Preliminary formula design of 1. 1
(1) According to the overall design requirements of plastic products, a sample similar to the standard color sample was found as a reference. Whether the reference object is selected properly is directly related to the coloring effect. In order to find a better coloring reference, we should accumulate and prepare more colored plastic swatches or plastic pigments for reference, and at the same time organize our own experience and lessons in color selection into corresponding coloring formulas for reference.
(2) In the absence of reference, carefully observe and analyze the color, light, hue and brightness of plastic products (samples), determine the color attributes, and determine whether the color used is transparent or opaque, and whether it contains other special pigments (such as fluorescent pigments and metal pigments). ), and then color according to the Munsell color system.

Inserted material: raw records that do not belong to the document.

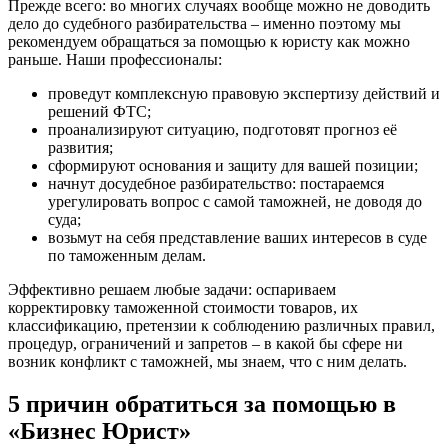
Прежде всего: во многих случаях вообще можно не доводить
дело до судебного разбирательства – именно поэтому мы
рекомендуем обращаться за помощью к юристу как можно
раньше. Наши профессионалы:
проведут комплексную правовую экспертизу действий и
решений ФТС;
проанализируют ситуацию, подготовят прогноз её
развития;
сформируют основания и защиту для вашей позиции;
начнут досудебное разбирательство: постараемся
урегулировать вопрос с самой таможней, не доводя до
суда;
возьмут на себя представление ваших интересов в суде
по таможенным делам.
Эффективно решаем любые задачи: оспариваем
корректировку таможенной стоимости товаров, их
классификацию, претензии к соблюдению различных правил,
процедур, ограничений и запретов – в какой бы сфере ни
возник конфликт с таможней, мы знаем, что с ним делать.
5 причин обратиться за помощью в
«Бизнес Юрист»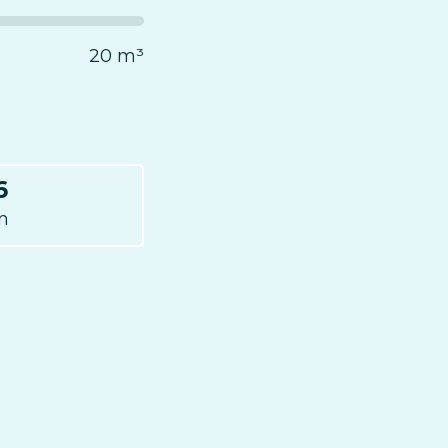
20 m³
6
n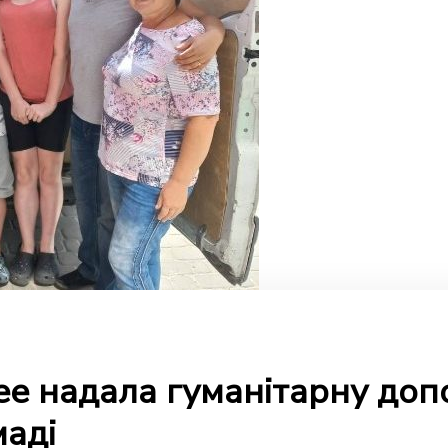
ee надала гуманітарну доп
маді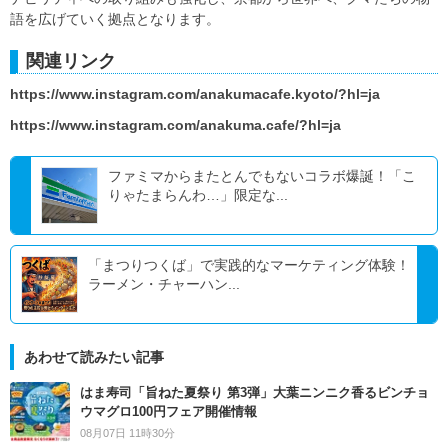
語を広げていく拠点となります。
関連リンク
https://www.instagram.com/anakumacafe.kyoto/?hl=ja
https://www.instagram.com/anakuma.cafe/?hl=ja
ファミマからまたとんでもないコラボ爆誕！「こ
りゃたまらんわ…」限定な...
「まつりつくば」で実践的なマーケティング体験！
ラーメン・チャーハン...
あわせて読みたい記事
はま寿司「旨ねた夏祭り 第3弾」大葉ニンニク香るビンチョ
ウマグロ100円フェア開催情報
08月07日 11時30分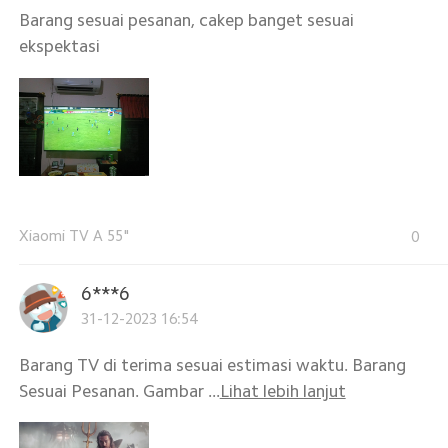
Barang sesuai pesanan, cakep banget sesuai
ekspektasi
Xiaomi TV A 55"
0
6***6
31-12-2023 16:54
Barang TV di terima sesuai estimasi waktu. Barang
Sesuai Pesanan. Gambar ...
Lihat lebih lanjut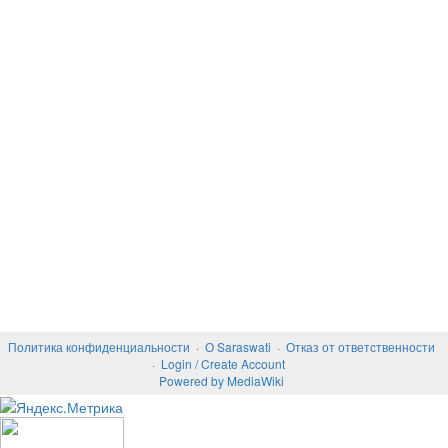
Политика конфиденциальности
О Saraswati
Отказ от ответственности
Login / Create Account
Powered by MediaWiki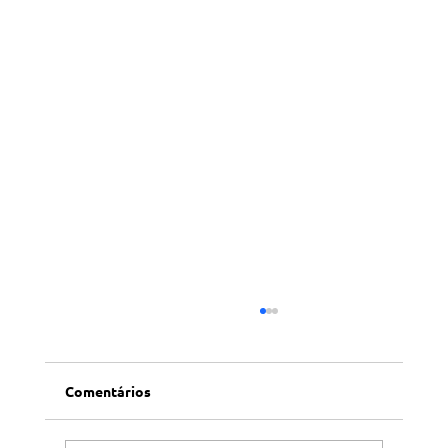
Comentários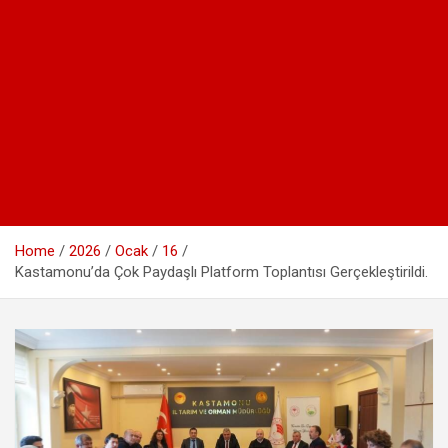
Home
2026
Ocak
16
Kastamonu’da Çok Paydaşlı Platform Toplantısı Gerçekleştirildi.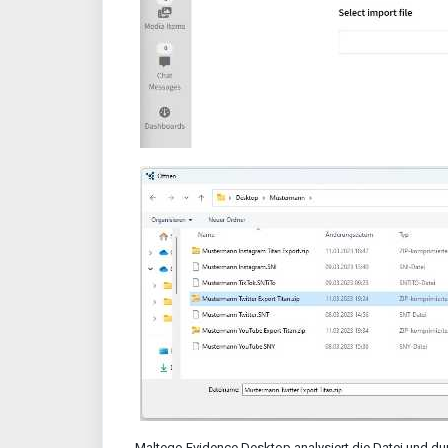
Maltego Evidence Desktop analysiert die Datei und du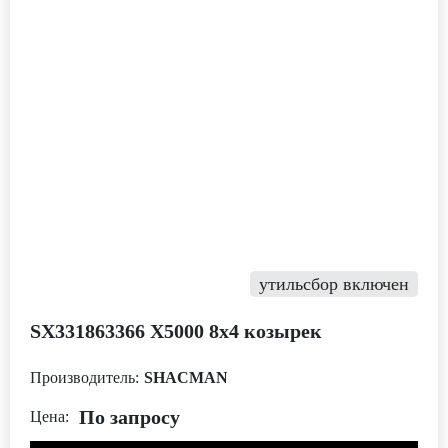
утильсбор включен
SX331863366 Х5000 8х4 козырек
Производитель:
SHACMAN
По запросу
Цена: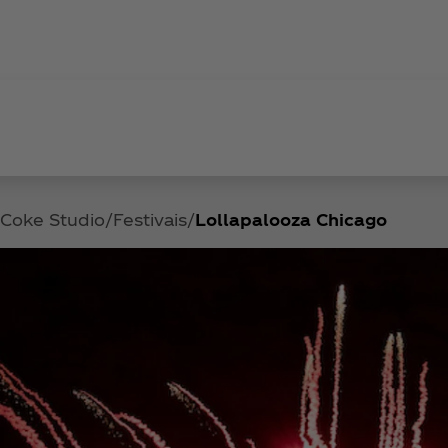
Coke Studio
Festivais
Lollapalooza Chicago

(3) Repeatedly compare the differences with standard color samples and reference objects in hue, brightness, shade, etc. On this basis, the formula of reference colorant was modified and the preliminary formula was drawn up.
Or design the required color according to Munsell color system calibration principle, and draw up the preliminary formula.
1.2 Adjust the formula according to the preliminary formula, carry out the physical color test, and compare the prepared color sample with the standard color sample and reference substance to further adjust the color formula. Then real samples are prepared according to the adjusted formula for comparison,
Then adjust the formula and repeat it for many times until the color tone of the real sample is the same as that of the standard color sample or reaches the satisfaction level closest to the standard color sample. Finally, determine the coloring formula for production. However, in actual production, the selected color is usually different from the color of plastic products, and the reason for these differences is largely the color weighing error. So how to make the color matching accurate? How to keep the color matching consistent in continuous production?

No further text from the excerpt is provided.